Your goal: Work through the records below, line by line, and say how many lines include "site", with nothing else.
Supplied data below:
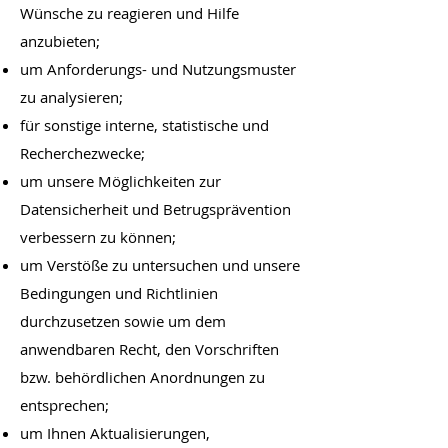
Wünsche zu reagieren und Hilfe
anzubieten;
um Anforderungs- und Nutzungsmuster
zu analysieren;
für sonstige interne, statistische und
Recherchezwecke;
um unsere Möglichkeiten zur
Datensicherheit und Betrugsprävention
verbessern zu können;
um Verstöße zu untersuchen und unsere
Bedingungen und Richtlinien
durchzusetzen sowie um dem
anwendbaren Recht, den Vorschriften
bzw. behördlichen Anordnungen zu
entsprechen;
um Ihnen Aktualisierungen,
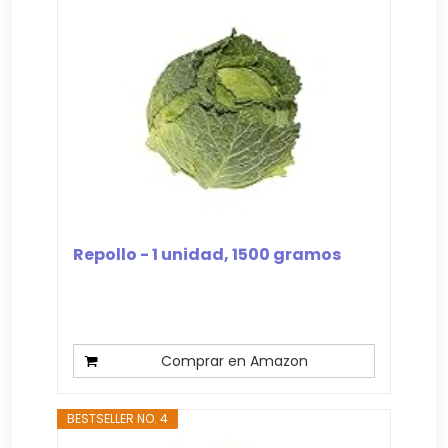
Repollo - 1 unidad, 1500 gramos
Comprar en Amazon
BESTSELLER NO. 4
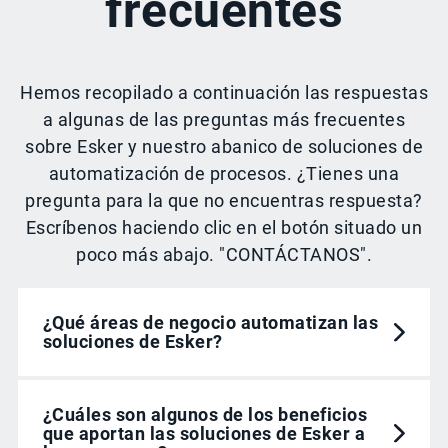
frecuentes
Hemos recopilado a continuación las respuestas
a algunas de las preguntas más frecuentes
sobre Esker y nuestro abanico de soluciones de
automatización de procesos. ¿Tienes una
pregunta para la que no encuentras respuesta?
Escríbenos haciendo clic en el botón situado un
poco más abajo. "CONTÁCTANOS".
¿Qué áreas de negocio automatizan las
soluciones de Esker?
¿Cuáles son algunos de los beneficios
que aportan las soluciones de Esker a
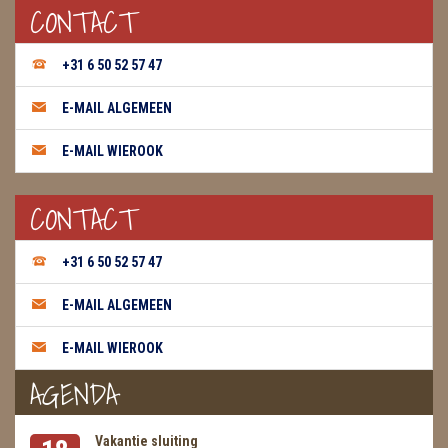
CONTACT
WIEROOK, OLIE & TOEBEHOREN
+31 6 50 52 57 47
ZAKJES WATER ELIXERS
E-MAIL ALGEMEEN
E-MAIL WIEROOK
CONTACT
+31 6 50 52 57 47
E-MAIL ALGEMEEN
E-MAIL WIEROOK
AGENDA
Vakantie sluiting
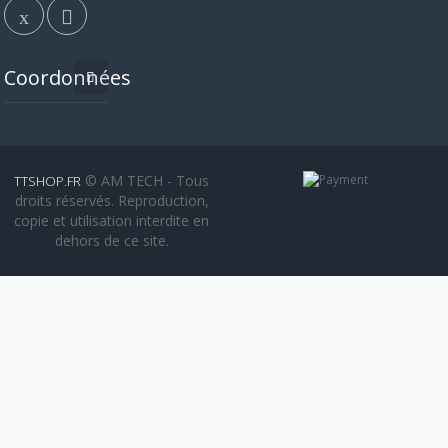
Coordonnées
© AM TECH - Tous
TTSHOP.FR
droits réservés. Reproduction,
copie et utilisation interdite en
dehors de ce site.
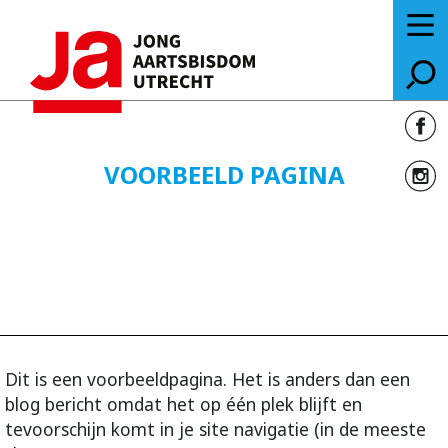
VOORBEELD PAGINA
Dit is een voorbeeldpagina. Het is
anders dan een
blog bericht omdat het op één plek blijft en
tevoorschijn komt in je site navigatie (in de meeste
End of Supplied data.
Solution: 2